Stored items from a collection:
▼
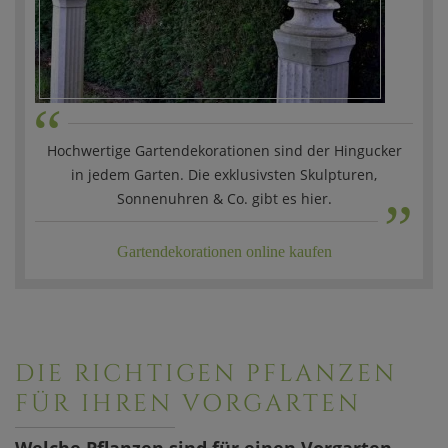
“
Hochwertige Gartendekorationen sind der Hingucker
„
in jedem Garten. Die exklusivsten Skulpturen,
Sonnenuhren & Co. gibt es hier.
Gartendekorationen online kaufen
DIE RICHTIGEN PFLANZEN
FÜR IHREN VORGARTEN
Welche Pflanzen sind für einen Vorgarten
▲
▼
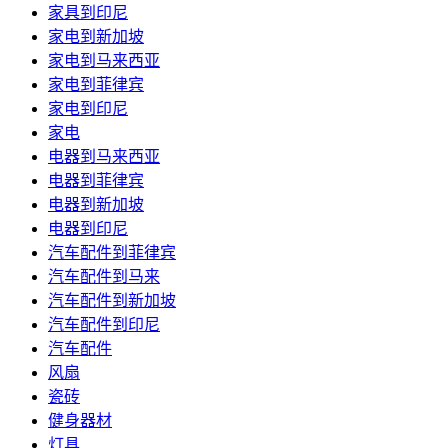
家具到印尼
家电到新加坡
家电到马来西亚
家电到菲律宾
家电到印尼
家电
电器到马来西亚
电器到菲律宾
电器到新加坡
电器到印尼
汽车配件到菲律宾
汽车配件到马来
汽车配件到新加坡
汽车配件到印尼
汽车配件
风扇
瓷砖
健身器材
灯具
▲
§ **EXERCISE**: Copy out every line of the data that includes the word "sind".

§ **WRITTEN REPLY**:
Hochwertige Gartendekorationen sind der Hingucker
Welche Pflanzen sind für einen Vorgarten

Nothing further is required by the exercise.